Our results imply that the metastatic potential might be encoded in the entirety of each primary lung tumor including the morphologically less malignant component. This has profound clinical implications. It offers a rationale for therapeutic applications based on the expression profile of the primary tumor. Even if the peripheral component of the tumor is sampled by bronchoscopic or needle biopsy, the metastatic potential of the tumor could be predicted with accuracy. Such evaluation of metastatic potential would help spare unnecessary lymph node dissection for low-risk patients.

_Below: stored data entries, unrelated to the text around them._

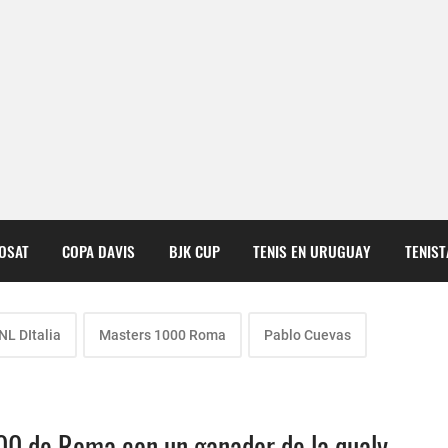
COSAT
COPA DAVIS
BJK CUP
TENIS EN URUGUAY
TENIS
NL DItalia
Masters 1000 Roma
Pablo Cuevas
00 de Roma con un ganador de la qualy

However, the 75-gene signature needs to be confirmed using independent samples and further research is required to clarify the included molecular functions.

Very recently, using real time RT-PCR analysis, we investigated the transcriptional levels of the top metastasis-related genes using 96 independent test lung adenocarcinoma samples and investigated their correlations with prognosis [27]. We could document evidence that p-Stage I patients with HOXB2 up-regulation have a worse prognosis than those with HOXB2 down-regulation (P = 0.0065). Comparing tumors and corresponding normal lung tissue, we confirmed HOXB2 up-regulated lesions to have much higher HOXB2 expression than the corresponding normal tissue.

In conclusion

Recent studies support the hypothesis that metastatic potential is acquired early in tumorigenesis and that the majority of tumor cells have the potential to metastasize. Although gene expression profiles that can classify cancer patients according to the risk of recurrence have been found in many studies, most of these were retrospective. Very recently, by gene expression profiling, Potti et al. [9] proposed a “lung metagene model” that could identify individuals at increased risk for disease recurrence with stage IA NSCLC. They are now planning to use this for a prospective randomized clinical trial. In the future, more emphasis needs to be placed on translational research to enable basic research findings to be applied in the clinic.